Key points proposed by the draft NPPF areas follows:
Presumption in favour of sustainable development - Objectively Assessed Needs (OAN) to be accommodated, unless there are strong reasons not to.
Strengthen the list where the ‘presumption’ does not apply e.g. ancient woodland.
Greater clarification to the ‘presumption’ shall now refer to …policies most important to determining the application are out of date….
Paragraph 14 to provide greater certainty for neighbourhood plans.
Core Planning Policies to be deleted.
Plan-making - to define strategic priorities, spatial development strategies to allocate sites if there is unanimous agreement, plans to be reviewed every 5 years, amendment to the test for a ‘sound’ plan and the evidence required to support this,
A new approach to viability in plan making to ensure plans are clearer on what will be expected.
Amendments to the tests of ‘soundness’.
Weight to be given to policies in emerging plans is clarified along with the approach to ‘prematurity’.
Decision-making where proposed developments accord with the Development Plan there is no need for a viability assessment to accompany an application.
Viability assessments - a revised approach.
All viability assessments to be made publicly available.
Viability and claw-back is proposed applicants are to demonstrate how any increase in value shall be apportioned to the local authority.
Homes - it introduces a new standard method for the calculation of local housing needs.
Now highlights the need to address housing requirements of different groups, including students and travellers.
Affordable housing - at least 10% of houses on major sites shall be made available for affordable home ownership.
LPA’s are to provide a housing requirement figure for designated housing areas.
Greater use of small sites - LPA’s are to ensure that at least 20% of their sites in allocation plans are allocated for housing.
From 2020 the presumption in favour of sustainable development will apply where delivery is below 75%, this may be linked to a payment system.
5-year housing land supply position should be capable of being agreed for a 1 year period.
LPAs to consider applying a planning condition to bring forward sites in 2 years (opposed to the current 3 year standard).
A proposal to allow exception sites for first time buyers.
The draft makes it more explicit the importance of supporting business growth.
Rural areas - proposes to allow new community facilities and housing outside of settlements.
Retail - the sequential approach has been amended so that out of centre sites should be considered only if suitable town centre or edge of centre sites are unavailable (they do not have to be immediately available).
Office developments outside town centres do not have to be accompanied by an impact assessment.
Positive planning for estate regeneration.
Transport is to be considered more holistically as part of the planning process.
The importance of a national network of aviation facilities is highlighted.
Designs are to prioritise the safety of pedestrians and cyclists.
Make more effective use of land and buildings.
Daylight and sunlight issues are brought into the spotlight.
Enhanced value given to the use of sustainable brownfield sites within settlements.
Making more effective use of empty spaces above shops.
Making it easier to convert retail and employment land to residential.

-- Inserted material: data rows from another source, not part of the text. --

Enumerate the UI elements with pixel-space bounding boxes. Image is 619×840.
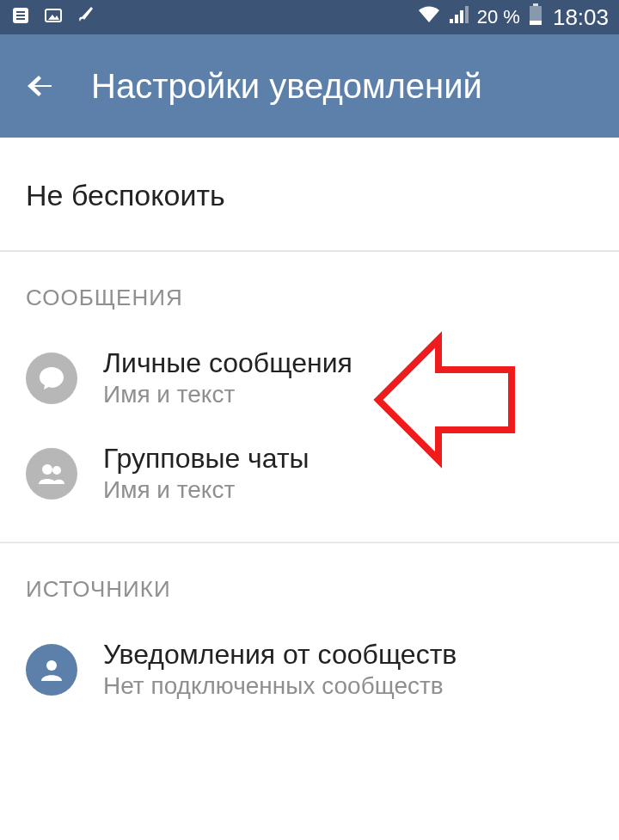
svg-rect-3 [16,18,25,20]
clock-time: 18:03 [553,4,609,31]
item-subtitle: Имя и текст [103,381,352,408]
svg-rect-7 [455,15,458,23]
section-messages: СООБЩЕНИЯ Личные сообщения Имя и текст Г… [0,252,619,543]
image-icon [43,5,64,29]
svg-rect-2 [16,15,25,16]
svg-rect-8 [460,10,463,23]
battery-percent: 20 % [477,6,520,28]
svg-point-13 [42,464,52,475]
svg-rect-9 [465,6,469,23]
section-header-messages: СООБЩЕНИЯ [0,252,619,330]
item-title: Групповые чаты [103,443,310,475]
svg-rect-6 [450,19,453,23]
brush-icon [76,5,96,29]
chat-bubble-icon [26,353,77,404]
wifi-icon [417,5,441,29]
battery-icon [529,3,542,31]
svg-rect-1 [16,11,25,13]
doc-icon [10,5,31,29]
section-header-sources: ИСТОЧНИКИ [0,543,619,622]
svg-rect-12 [530,21,542,25]
person-icon [26,644,77,696]
svg-point-15 [46,660,57,671]
status-bar: 20 % 18:03 [0,0,619,34]
item-subtitle: Нет подключенных сообществ [103,672,457,700]
svg-marker-5 [48,15,59,20]
group-chats-row[interactable]: Групповые чаты Имя и текст [0,426,619,521]
section-dnd: Не беспокоить [0,138,619,252]
item-title: Уведомления от сообществ [103,639,457,671]
dnd-label: Не беспокоить [26,179,225,212]
community-notifications-row[interactable]: Уведомления от сообществ Нет подключенны… [0,622,619,717]
app-bar: Настройки уведомлений [0,34,619,138]
signal-icon [448,5,469,29]
do-not-disturb-row[interactable]: Не беспокоить [0,138,619,250]
page-title: Настройки уведомлений [91,67,482,106]
private-messages-row[interactable]: Личные сообщения Имя и текст [0,330,619,426]
item-title: Личные сообщения [103,347,352,379]
section-sources: ИСТОЧНИКИ Уведомления от сообществ Нет п… [0,543,619,717]
group-icon [26,448,77,500]
svg-rect-10 [533,3,538,6]
item-subtitle: Имя и текст [103,476,310,504]
svg-point-14 [52,466,61,475]
back-arrow-icon[interactable] [26,71,57,101]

Minimum densities to be proposed around transport hubs.
Design should not be used as a reason to object to a planning application.
Green Belt protections to remain.
Green Belt exceptional circumstances criteria proposed.

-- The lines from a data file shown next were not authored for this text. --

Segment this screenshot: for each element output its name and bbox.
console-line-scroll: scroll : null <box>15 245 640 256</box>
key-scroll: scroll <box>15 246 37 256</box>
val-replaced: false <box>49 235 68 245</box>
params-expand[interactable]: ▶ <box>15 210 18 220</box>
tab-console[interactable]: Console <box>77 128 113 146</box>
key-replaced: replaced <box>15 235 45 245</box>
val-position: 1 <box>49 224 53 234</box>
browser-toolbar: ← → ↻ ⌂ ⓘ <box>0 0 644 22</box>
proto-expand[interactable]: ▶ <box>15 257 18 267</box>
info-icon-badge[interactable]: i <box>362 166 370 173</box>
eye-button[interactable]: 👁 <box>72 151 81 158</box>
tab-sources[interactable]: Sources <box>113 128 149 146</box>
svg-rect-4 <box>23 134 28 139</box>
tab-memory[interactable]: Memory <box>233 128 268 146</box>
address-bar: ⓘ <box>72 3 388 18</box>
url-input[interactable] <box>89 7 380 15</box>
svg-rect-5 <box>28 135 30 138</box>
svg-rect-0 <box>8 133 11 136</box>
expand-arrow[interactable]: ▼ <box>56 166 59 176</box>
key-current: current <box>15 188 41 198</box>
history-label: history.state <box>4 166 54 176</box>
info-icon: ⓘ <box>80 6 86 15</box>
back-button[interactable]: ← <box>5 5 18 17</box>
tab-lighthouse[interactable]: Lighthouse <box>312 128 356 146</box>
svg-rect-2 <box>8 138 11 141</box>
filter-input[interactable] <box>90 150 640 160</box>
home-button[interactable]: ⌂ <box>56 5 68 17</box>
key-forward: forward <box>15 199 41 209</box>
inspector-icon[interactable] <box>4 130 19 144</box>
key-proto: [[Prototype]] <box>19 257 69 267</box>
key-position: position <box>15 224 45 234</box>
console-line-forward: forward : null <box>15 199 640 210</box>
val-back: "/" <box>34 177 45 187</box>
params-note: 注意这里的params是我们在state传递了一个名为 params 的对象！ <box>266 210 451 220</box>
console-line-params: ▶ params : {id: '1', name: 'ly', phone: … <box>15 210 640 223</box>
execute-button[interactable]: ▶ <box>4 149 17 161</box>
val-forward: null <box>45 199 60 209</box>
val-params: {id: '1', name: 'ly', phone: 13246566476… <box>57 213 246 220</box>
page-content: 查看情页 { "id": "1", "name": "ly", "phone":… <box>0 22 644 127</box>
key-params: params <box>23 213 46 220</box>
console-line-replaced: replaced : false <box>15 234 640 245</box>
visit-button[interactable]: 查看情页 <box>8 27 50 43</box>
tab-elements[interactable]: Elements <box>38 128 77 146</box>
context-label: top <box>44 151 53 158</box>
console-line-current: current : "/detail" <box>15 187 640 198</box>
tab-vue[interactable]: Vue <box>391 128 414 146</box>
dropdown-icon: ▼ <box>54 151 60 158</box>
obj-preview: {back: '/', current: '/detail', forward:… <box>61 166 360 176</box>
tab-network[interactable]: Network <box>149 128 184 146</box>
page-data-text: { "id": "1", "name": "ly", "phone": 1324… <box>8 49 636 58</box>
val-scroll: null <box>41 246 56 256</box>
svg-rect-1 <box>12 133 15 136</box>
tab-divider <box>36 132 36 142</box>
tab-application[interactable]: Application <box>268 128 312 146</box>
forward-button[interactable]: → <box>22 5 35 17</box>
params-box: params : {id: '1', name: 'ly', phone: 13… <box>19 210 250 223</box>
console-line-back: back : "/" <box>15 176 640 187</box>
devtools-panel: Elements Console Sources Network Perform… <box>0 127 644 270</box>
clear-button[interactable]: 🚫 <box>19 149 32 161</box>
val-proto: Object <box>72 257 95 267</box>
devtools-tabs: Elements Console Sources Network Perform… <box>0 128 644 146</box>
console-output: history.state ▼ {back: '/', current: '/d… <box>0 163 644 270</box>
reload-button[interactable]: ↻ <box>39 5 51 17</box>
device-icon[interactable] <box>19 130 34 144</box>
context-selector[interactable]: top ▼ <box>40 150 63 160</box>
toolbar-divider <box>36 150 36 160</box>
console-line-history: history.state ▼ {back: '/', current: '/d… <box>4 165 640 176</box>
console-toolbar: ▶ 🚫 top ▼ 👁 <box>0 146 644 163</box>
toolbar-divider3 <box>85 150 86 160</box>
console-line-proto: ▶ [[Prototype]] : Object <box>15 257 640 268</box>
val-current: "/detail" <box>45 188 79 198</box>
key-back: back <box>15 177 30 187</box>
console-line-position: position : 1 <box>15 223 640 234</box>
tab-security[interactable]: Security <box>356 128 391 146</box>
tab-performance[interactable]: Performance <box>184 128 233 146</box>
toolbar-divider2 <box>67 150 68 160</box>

Cemeteries should not be regarded as inappropriate development.
Brownfield land in the Green Belt can be used for affordable housing where there is a local need and they are for starter homes.

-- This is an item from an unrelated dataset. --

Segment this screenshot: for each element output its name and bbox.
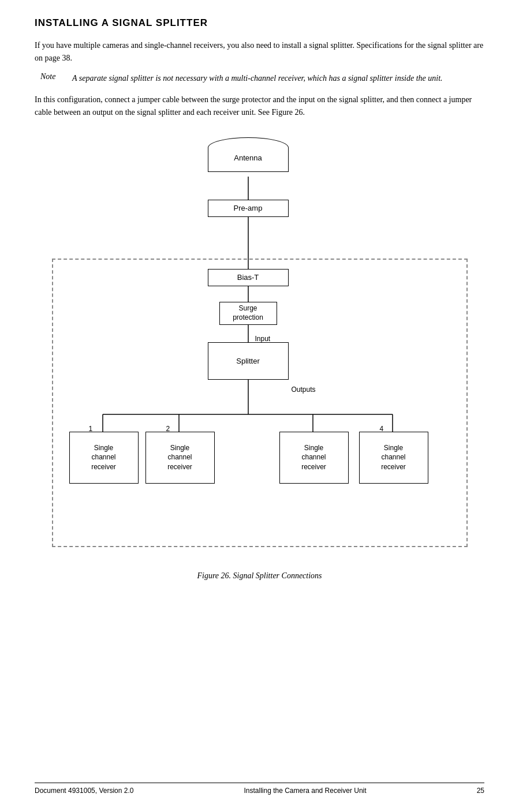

Material changes of use in the green belt that preserve the openness are not inappropriate development in the Green Belt.
SUDs required on major developments.
Noise and air quality issues shall continue to be mitigated against and ecological habitats will continue to be protected.
Heritage – clarifies that weight will be given to harm arising on a heritage asset whether it is less than substantial or substantial.
The draft is welcomed earlier than expected. The planning and property profession will no doubt be sceptical over many of the changes, the emphasis clearly on building more homes, it is disappointing there is a lack of the same commercial direction from the changes and what appers to be a lack of cionnection with the recent;y published Indutrial Strategy with the protections remaining across the Green Belt are as expected but the added acceptance of the opportunity brownfield land in the Green Belt can contribute is welcomed, how this will be any different to the policy in place now remians to be seen.
The draft is out for consultation until 10th May 2018 with the RTPI leading various round table discussions to engage the property community in the proposed changes and seek feedback through out the consultation period.Provisional dates can be found at www.rtpi.org.uk with the North West session to be held on 18th April. With the published version by the summer.